Les causes sont multiples mais se résument à l’incapacité des États et institutions régionales et mondiales de mettre en œuvre des politiques agricoles et alimentaires qui donnent priorité à l’intérêt public. Guidés par des entreprises multinationales, qui opèrent selon la seule logique du bénéfice, et par les institutions non-démocratiques d’idéologie néolibérale, les solutions réelles n'ont pas été assez développées tandis que la marchandisation et la spéculation sur la terre et les produits alimentaires continuent.

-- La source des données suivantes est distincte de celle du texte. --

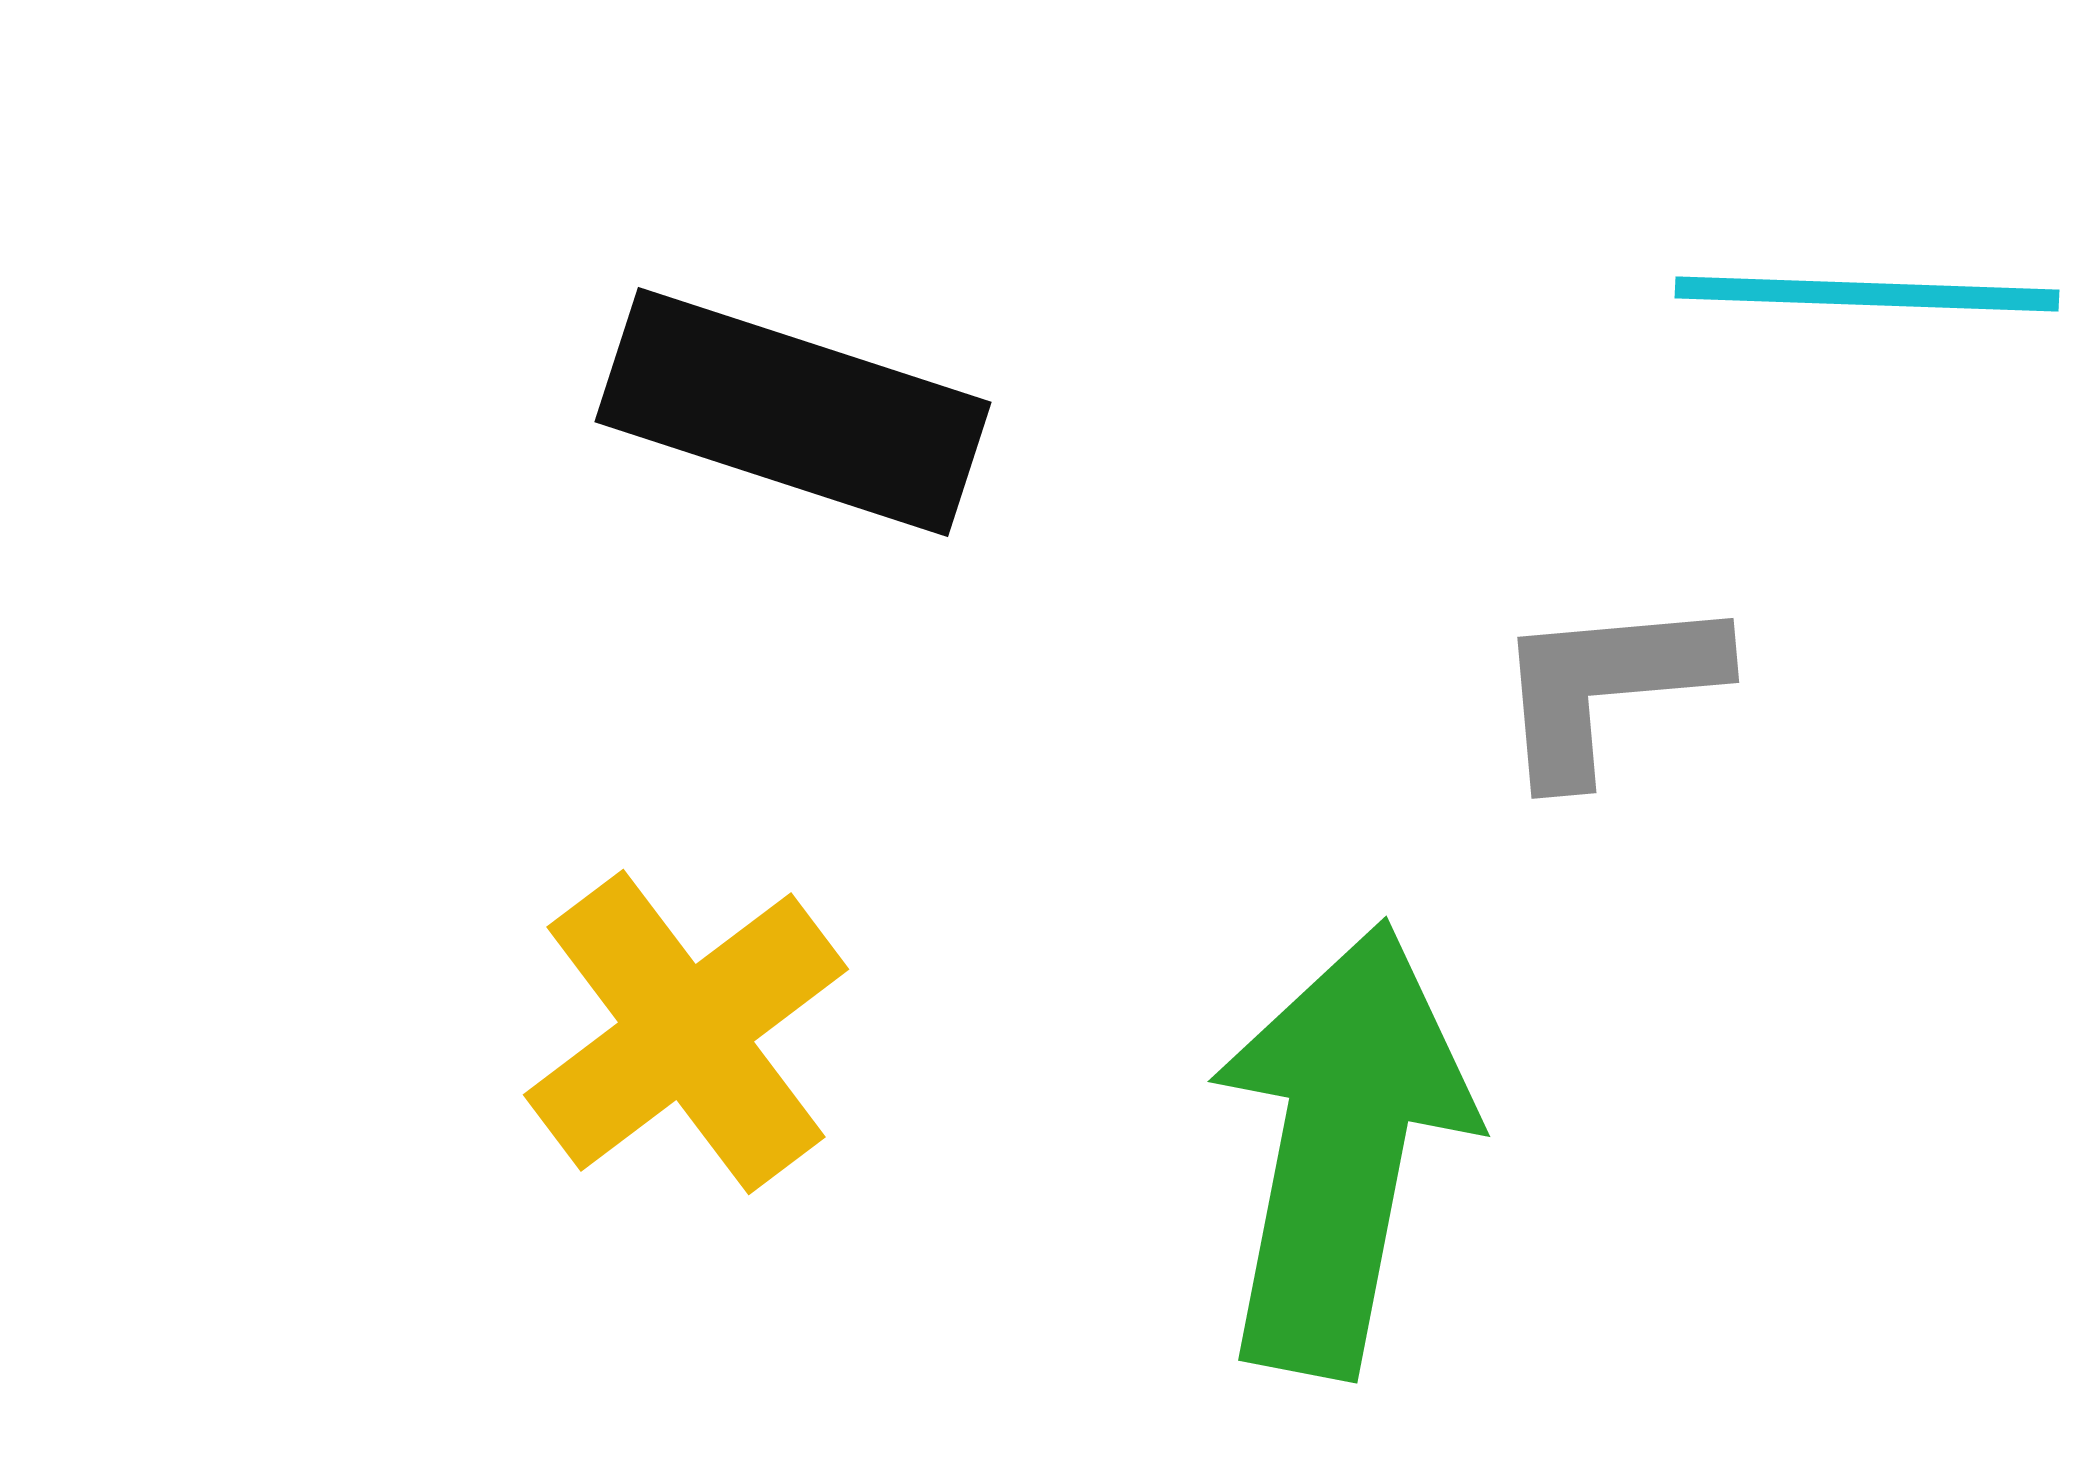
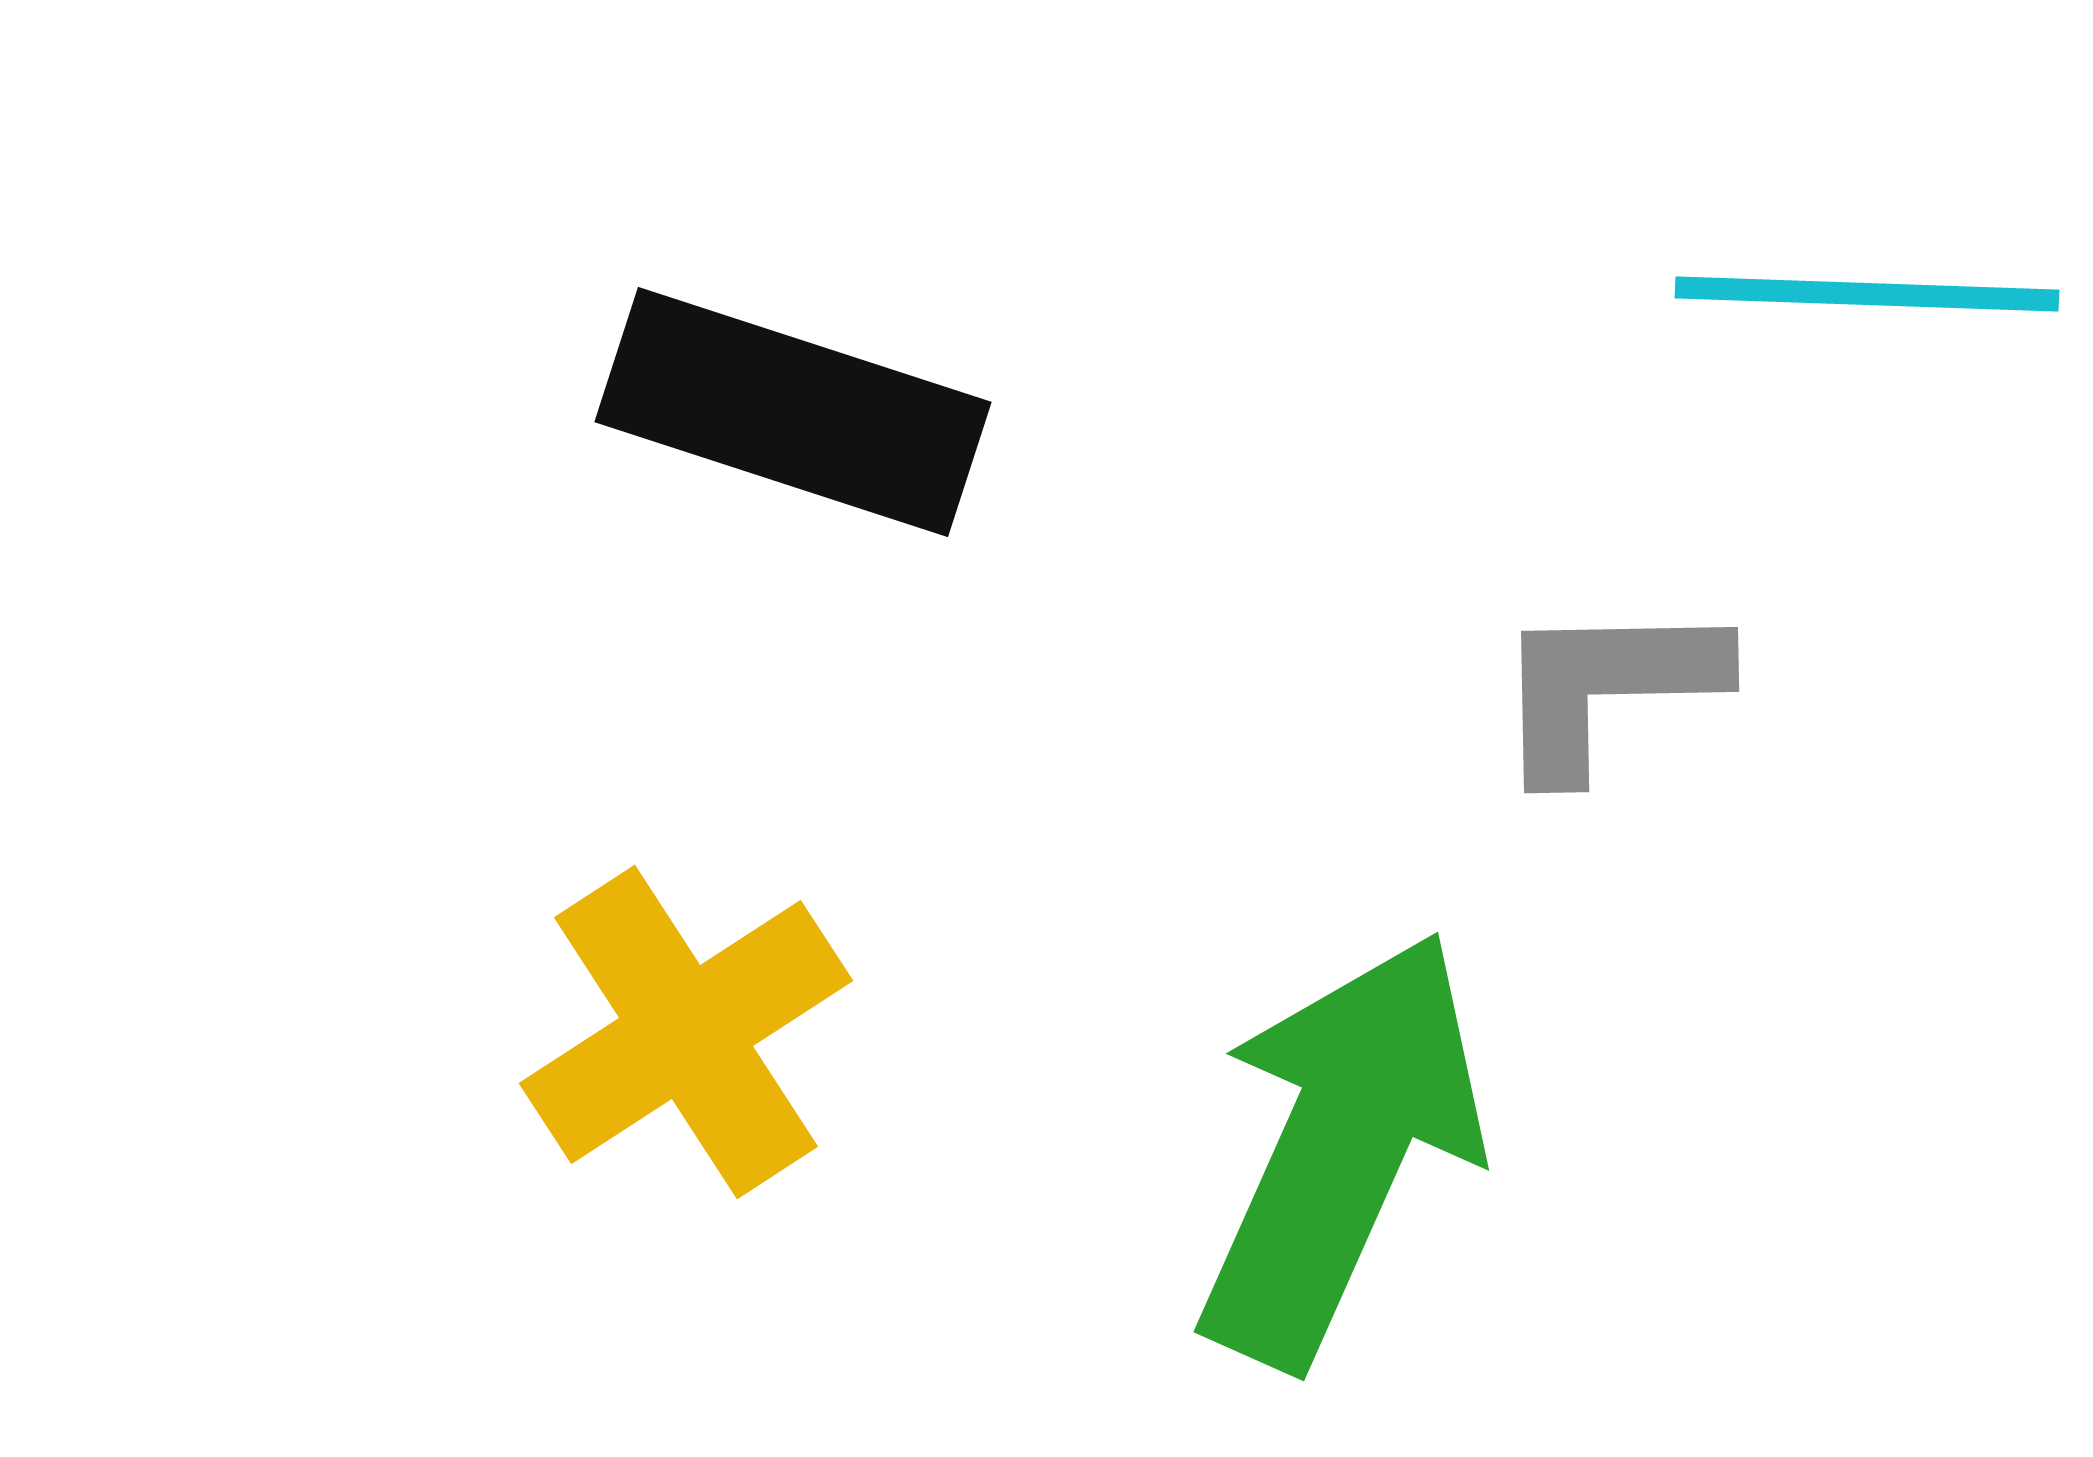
gray L-shape: rotated 4 degrees clockwise
yellow cross: rotated 4 degrees clockwise
green arrow: rotated 13 degrees clockwise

La responsabilité de l'Europe est importante. Ses politiques agricoles productivistes favorisent les excédents et le dumping sur les marchés des pays du Sud au détriment des paysanneries locales et nos pays participent à la spéculation mondiale sur les produits alimentaires. Les multinationales des semences, de l'agroalimentaire ou de la grande distribution qui se sont développés en Europe sont aujourd'hui très agressives sur la scène mondiale, et contribuent largement à l'accroissement de la paupérisation.
En 1996, le Forum de la Société Civile lançait le principe de Souveraineté alimentaire, en réponse au 850 millions d'affamés d'alors. La souveraineté alimentaire, c' est le droit des populations et des nations à définir leurs propres politiques alimentaires et à promouvoir des systèmes d’alimentation locaux, respectueux des moyens de subsistance des populations, des cultures et de l’environnement.
En 2009, après des années de fausses solutions qui n'ont fait qu'aggraver les crises, Le Forum de la Souveraineté Alimentaire des Peuples continuera à travailler à la modification des politiques agricoles et alimentaires, pour le développement d'une agriculture paysanne, le rapprochement des urbains et des paysans, la lutte pour l'accès au moyens de production et contre l'accaparement des terres.
Ces positions seront portées au Sommet mondial de l'alimentation de la FAO du 16 au 18 novembre.
La Via Campesina défendra la nécessité d’une nouvelle gouvernance pour l’alimentation et l’agriculture afin de résoudre la crise alimentaire ainsi que l’actuelle crise du climat. Les politiques alimentaires ne doivent pas être laissées entre les mains du «club des donateurs» et des institutions financières. Un système de gouvernance démocratique, à l’image de celui évoqué au sein du Comité de la sécurité alimentaire mondiale de la FAO, doit être mis sur pied immédiatement pour garantir aux pays et aux peuples du monde le droit à mettre en œuvre la souveraineté alimentaire.
C'est dans le cadre d'un dialogue ouvert et constructif entre les gouvernant et la société civile la plus touchée par la question de la faim et de la production alimentaire, que pourront se construire des solutions durables à la crise.